* [Problem to work on]
All that is wanted is how many lines in the records below include the string "button".

* [Data for this task]
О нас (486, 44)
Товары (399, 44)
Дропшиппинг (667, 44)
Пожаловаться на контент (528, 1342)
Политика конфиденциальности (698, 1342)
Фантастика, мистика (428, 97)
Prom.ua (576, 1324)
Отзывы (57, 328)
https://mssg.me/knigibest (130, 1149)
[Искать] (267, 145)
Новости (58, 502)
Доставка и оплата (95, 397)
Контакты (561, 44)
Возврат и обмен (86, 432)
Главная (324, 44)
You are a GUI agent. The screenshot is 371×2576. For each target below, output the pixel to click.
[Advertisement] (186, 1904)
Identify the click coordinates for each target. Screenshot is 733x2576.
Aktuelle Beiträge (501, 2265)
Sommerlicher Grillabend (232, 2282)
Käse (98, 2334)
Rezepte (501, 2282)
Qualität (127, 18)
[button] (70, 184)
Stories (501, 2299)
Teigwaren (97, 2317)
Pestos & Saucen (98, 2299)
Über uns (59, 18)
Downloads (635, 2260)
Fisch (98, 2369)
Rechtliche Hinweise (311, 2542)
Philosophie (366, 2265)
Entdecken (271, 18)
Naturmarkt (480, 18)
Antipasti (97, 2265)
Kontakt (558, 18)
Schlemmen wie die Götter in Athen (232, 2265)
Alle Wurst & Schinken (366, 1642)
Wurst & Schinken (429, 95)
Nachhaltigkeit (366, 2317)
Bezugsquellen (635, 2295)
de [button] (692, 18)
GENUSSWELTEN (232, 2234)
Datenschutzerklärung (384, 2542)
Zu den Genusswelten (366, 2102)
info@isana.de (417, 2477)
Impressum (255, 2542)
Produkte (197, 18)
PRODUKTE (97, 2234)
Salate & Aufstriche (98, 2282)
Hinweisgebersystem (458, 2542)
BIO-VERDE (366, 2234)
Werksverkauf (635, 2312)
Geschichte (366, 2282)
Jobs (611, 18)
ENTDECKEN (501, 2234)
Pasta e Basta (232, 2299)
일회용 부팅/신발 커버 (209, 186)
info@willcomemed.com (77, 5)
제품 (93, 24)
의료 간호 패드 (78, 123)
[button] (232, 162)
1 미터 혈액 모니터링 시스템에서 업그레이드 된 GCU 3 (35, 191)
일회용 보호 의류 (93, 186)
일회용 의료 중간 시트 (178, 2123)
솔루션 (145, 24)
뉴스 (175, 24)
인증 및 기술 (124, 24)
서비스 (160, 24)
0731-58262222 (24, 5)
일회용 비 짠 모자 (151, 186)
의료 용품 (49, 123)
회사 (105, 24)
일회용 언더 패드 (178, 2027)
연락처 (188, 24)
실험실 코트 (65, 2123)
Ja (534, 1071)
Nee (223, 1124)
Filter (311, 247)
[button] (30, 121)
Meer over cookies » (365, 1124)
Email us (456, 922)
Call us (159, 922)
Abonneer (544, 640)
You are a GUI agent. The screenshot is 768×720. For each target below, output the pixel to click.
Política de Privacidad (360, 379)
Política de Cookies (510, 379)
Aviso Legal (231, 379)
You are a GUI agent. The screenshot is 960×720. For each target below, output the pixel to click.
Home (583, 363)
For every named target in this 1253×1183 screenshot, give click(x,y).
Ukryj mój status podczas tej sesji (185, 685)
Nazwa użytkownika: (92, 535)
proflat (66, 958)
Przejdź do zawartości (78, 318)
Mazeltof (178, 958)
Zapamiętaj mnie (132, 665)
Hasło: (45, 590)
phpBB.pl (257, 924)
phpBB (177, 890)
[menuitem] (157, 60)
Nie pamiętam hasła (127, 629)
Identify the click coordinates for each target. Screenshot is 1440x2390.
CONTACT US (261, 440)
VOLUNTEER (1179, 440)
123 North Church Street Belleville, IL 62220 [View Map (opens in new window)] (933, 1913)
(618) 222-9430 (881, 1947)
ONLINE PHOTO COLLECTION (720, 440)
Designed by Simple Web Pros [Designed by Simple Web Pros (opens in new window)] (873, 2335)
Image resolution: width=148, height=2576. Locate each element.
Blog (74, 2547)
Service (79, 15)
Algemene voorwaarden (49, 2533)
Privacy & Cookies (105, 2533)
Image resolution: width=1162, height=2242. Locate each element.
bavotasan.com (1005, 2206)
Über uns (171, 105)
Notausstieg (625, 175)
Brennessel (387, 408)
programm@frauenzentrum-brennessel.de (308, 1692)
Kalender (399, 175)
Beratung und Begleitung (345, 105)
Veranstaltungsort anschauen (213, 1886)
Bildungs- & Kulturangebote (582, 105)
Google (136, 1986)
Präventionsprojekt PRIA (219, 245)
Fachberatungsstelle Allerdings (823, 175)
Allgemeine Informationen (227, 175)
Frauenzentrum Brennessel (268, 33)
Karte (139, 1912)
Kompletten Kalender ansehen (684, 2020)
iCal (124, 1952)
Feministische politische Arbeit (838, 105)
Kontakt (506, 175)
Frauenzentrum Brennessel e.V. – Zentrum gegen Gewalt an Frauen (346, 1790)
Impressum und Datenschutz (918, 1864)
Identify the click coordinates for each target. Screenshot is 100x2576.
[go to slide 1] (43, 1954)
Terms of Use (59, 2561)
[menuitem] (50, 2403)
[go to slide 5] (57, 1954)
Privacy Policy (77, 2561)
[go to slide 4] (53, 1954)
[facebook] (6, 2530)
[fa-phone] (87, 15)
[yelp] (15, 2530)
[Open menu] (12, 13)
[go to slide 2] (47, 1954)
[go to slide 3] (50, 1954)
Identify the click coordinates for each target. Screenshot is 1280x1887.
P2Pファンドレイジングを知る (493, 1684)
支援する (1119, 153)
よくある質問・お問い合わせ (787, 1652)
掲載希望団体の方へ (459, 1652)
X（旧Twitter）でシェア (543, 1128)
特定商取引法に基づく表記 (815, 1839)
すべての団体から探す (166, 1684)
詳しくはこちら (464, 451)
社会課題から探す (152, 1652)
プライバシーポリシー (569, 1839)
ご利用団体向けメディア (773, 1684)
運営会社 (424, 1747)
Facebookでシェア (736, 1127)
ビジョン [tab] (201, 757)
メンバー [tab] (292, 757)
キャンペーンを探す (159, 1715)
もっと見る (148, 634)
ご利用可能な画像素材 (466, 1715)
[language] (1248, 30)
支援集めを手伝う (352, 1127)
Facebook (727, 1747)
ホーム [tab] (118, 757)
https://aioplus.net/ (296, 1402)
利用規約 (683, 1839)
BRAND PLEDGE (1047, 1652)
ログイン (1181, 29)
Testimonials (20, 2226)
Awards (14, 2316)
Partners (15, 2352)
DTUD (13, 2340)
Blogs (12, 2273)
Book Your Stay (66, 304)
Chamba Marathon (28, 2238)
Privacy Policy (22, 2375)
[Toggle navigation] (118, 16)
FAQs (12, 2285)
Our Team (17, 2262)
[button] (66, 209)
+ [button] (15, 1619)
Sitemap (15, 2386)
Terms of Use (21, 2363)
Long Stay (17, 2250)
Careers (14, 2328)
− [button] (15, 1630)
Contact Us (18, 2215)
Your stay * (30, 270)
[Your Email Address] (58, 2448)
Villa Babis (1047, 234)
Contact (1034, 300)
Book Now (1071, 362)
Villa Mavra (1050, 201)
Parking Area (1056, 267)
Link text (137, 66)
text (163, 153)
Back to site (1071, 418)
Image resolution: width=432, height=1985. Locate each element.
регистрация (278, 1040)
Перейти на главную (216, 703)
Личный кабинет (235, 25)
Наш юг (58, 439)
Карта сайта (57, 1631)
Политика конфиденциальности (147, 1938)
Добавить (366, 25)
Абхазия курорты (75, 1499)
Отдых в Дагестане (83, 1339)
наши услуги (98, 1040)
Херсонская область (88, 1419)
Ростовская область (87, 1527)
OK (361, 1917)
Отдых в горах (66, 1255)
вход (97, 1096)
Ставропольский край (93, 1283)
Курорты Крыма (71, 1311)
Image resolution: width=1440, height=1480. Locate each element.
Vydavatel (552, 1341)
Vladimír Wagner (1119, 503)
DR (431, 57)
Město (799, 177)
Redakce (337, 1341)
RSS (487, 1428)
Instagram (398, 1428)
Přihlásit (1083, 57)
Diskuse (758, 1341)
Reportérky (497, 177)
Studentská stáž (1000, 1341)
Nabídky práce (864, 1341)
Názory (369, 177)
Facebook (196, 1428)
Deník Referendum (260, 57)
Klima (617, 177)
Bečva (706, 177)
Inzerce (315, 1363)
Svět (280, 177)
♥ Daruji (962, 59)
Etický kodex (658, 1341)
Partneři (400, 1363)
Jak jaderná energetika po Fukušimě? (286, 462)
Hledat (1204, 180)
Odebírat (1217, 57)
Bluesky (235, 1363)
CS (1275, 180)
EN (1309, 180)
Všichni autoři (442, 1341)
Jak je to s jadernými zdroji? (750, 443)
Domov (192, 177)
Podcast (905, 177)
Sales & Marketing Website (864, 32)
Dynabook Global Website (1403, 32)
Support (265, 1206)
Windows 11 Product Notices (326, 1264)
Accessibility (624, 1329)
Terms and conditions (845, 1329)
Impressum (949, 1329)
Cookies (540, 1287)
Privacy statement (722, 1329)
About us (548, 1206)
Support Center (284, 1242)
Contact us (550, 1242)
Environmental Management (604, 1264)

* [Answer below]
7